More interesting is the notion that China is not making a very smart play based on its needs for oil, since Unocal "isn't a major player when it comes to crude oil, the one commodity China is especially keen to buy. Instead, Unocal's Asian assets are weighted heavily toward natural gas, an important and hard-to-transport energy source that is relatively plentiful in the region."
According to the Journal "Cnooc says it has no intention of disobeying market demand, and analysts say the company may be just as likely as Chevron or Unocal to sell oil and gas to countries other than China. The bid for Unocal has ["little to do with security of supply for China,"] says Derek Butter, an analyst at energy consultancy Wood Mackenzie in Edinburgh, Scotland. Instead, he says, it has more to do with China's desire to create a large corporation that ["can compete with the other international companies, and has the skills in the future to negotiate its way into large projects."]"
The bottom line, according to this alternative point of view is that China's bid for Unocal is a bid toward becoming a major oil producer with a global presence, rather than to add to China's reserves for its own personal use.
What makes no sense is why China would want to become a competitor to Exxon instead of improving its own domestic situation through the addition of geographically sensible reserves.
The only conclusions are that China doesn't really know what it's getting into, that it's getting bad advice from Goldman Sachs and the rest of its American advisors on the Unocal deal, or that there is something deeper involved in its quest for Unocal. In our opinion, the latter is the more likely case.
Here are three interesting facts put forth by the Journal:
In our opinion, the Journal, while clearly listing some interesting observations is missing an important point.
China's purchase of Unocal, even if it did not lead to the diversion of natural gas toward its own borders, would give it control of the energy supply used by Thailand, Myanmar, Bangladesh, and Indonesia. It would also put some pressure on Japan and South Korea.
In other words, in one fell swoop, China would become the energy czar for a significant portion of South East Asia, and would gain valuable leverage with which to further its other goals, the expansion of its influence, and the ability to project its power. A scenario in which China could use its leverage to gain concessions from the four countries mentioned, including the placement of military bases, fueling stations for submarines and merchant ships, and the placement of surveillance equipment and communication relay stations in all of those countries is an easy next step to visualize.
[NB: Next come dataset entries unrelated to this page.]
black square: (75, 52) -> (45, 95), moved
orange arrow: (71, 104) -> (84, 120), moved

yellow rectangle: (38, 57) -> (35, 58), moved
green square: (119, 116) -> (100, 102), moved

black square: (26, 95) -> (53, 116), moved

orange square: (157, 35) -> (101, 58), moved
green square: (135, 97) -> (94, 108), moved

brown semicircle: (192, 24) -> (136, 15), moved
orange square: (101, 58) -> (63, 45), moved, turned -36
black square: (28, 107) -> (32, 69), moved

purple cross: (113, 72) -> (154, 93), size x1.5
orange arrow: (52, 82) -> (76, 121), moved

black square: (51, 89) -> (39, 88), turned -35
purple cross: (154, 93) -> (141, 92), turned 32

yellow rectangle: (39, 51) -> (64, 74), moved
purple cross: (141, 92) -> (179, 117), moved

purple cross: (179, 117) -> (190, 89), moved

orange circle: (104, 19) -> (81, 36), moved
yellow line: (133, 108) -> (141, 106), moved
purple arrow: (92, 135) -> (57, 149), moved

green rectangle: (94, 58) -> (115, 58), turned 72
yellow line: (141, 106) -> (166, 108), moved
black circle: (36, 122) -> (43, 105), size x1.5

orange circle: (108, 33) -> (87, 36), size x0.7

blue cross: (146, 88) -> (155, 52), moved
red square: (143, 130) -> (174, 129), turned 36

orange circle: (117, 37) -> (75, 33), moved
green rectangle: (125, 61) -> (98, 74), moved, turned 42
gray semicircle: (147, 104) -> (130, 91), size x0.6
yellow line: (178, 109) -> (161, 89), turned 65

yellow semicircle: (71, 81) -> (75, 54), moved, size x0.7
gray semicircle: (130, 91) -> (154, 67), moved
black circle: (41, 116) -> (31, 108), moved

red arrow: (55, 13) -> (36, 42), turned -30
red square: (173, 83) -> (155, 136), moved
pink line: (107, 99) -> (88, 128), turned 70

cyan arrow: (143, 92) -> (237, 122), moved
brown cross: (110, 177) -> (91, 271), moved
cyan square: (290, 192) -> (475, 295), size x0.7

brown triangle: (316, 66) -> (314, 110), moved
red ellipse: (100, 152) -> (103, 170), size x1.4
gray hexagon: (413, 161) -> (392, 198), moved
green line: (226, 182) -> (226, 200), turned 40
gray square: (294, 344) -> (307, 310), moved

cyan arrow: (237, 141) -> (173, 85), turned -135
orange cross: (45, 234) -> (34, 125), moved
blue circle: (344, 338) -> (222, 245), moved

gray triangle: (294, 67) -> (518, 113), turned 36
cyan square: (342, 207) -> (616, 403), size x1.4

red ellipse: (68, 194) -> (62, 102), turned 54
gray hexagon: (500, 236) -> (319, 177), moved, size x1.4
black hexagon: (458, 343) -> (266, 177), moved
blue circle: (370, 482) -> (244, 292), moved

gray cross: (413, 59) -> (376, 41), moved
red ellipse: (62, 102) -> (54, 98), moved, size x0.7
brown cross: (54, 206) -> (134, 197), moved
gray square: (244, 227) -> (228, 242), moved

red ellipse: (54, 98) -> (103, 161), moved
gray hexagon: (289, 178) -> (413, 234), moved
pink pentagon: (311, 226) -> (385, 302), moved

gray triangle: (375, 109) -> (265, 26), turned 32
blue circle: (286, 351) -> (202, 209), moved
All the while, China could also make money by continuing to sell energy to those countries by honoring existing contracts, while negotiating more lucrative ones in the future.
Indeed, the Unocal purchase can easily be looked upon as a threat to national security, especially if you live in Thailand, Myanmar, Bangladesh, Indonesia, Japan, or anywhere else in Asia.
Oil Market Summary And Outlook: Drifting Lower
Supply data surprised traders as crude oil, gasoline, and distillate inventories built up. Traders expected the latter two to rise in stockpiles, but were expecting crude to fall. There was a larger than expected rise in imports cited as the cause for the build up. Refinery capacity is tight, and demand remains robust.
Still, on 6-27 in this space we noted that while some were calling for $100 oil, others were more cautious. We noted the following: According to the Wall Street Journal "Their take: Oil is headed lower -- a lot lower. For several years, this small group of analysts, industry observers and even some oil-company executives has argued that demand for crude oil relative to its supply doesn't justify record high prices, which have climbed about 60% in the past year."
The bullish argument is based on the following: "new fields that should begin producing oil in the next few years as well as the growing prominence of alternatives to traditional crude, such as the massive, oil-laden tar sands in Canada. Others in the bear camp insist oil markets no longer spook easily over geopolitical fears such as Middle East instability.
The key is still what happens at the $60 area for crude and the 900 area for the XOI. If they both finish the week above those key prices, next week could be a very tough week for those wishing to see lower oil prices.
If there are no breaches of these key chart areas, we could see a push toward $70 in the next few days. A break below 56.91, could lead to prices testing the 52 area.
The Philadelphia Oil Service Index (OSX) pulled back, but is still holding above key support. The index delivered a major break out last week, but pulled back on Tuesday.
The Amex Oil Index (XOI) is still within reach of all time highs. The 900 area is critical.